How to complete this task: In the records below, find the line with "celebración de" and the line with "Tilsett halvparten av"; return exactly those lines and every line between them.

┌─ Records supplied

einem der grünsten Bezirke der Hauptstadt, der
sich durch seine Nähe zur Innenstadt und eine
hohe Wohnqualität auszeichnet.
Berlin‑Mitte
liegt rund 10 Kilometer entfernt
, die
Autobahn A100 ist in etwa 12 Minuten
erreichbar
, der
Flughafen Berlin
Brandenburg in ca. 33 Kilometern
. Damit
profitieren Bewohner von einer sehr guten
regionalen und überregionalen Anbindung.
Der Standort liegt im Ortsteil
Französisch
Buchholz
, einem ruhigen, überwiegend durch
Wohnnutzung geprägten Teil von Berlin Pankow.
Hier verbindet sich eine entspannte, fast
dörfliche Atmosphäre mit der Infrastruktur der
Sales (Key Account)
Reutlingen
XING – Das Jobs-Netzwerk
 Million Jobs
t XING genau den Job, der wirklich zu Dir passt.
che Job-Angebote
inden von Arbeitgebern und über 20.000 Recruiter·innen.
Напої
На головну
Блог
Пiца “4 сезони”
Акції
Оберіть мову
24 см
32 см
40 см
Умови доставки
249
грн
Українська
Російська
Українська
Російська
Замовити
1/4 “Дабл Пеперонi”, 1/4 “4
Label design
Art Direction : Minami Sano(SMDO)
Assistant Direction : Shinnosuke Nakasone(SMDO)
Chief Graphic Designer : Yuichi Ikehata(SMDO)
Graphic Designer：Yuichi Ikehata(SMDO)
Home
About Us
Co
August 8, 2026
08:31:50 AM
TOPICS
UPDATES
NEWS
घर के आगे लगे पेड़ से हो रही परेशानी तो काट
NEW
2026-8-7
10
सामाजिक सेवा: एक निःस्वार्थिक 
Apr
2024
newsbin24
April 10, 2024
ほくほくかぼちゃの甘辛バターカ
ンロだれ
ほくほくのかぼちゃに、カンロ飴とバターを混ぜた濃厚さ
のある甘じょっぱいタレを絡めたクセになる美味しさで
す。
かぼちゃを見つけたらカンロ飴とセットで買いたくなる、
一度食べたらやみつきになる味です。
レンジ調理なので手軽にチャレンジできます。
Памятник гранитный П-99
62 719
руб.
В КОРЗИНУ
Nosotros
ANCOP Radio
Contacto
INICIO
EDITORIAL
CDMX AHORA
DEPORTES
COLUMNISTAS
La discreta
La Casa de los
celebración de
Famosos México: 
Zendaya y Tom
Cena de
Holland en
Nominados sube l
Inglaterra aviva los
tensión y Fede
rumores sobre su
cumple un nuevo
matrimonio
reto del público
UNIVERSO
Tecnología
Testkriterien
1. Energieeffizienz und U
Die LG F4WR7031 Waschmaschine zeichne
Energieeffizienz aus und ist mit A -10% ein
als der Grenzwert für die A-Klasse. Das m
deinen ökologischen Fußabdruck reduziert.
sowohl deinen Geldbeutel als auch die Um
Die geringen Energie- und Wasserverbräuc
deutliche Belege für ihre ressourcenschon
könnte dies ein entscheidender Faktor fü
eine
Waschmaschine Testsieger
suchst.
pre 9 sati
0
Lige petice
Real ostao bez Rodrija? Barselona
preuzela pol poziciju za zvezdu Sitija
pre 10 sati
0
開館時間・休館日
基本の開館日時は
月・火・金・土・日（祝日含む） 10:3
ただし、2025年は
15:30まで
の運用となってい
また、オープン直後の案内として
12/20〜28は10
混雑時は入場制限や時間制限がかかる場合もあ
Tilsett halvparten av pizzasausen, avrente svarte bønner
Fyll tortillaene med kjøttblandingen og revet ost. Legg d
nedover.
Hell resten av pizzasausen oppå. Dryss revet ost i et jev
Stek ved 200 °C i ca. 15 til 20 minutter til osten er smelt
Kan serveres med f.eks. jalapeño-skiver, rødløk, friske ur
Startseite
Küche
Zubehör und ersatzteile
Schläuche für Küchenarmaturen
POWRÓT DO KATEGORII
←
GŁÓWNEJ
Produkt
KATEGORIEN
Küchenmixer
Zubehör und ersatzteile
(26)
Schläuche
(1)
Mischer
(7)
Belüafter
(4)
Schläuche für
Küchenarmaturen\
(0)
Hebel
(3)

└─

Written reply:
celebración de
Famosos México: 
Zendaya y Tom
Cena de
Holland en
Nominados sube l
Inglaterra aviva los
tensión y Fede
rumores sobre su
cumple un nuevo
matrimonio
reto del público
UNIVERSO
Tecnología
Testkriterien
1. Energieeffizienz und U
Die LG F4WR7031 Waschmaschine zeichne
Energieeffizienz aus und ist mit A -10% ein
als der Grenzwert für die A-Klasse. Das m
deinen ökologischen Fußabdruck reduziert.
sowohl deinen Geldbeutel als auch die Um
Die geringen Energie- und Wasserverbräuc
deutliche Belege für ihre ressourcenschon
könnte dies ein entscheidender Faktor fü
eine
Waschmaschine Testsieger
suchst.
pre 9 sati
0
Lige petice
Real ostao bez Rodrija? Barselona
preuzela pol poziciju za zvezdu Sitija
pre 10 sati
0
開館時間・休館日
基本の開館日時は
月・火・金・土・日（祝日含む） 10:3
ただし、2025年は
15:30まで
の運用となってい
また、オープン直後の案内として
12/20〜28は10
混雑時は入場制限や時間制限がかかる場合もあ
Tilsett halvparten av pizzasausen, avrente svarte bønner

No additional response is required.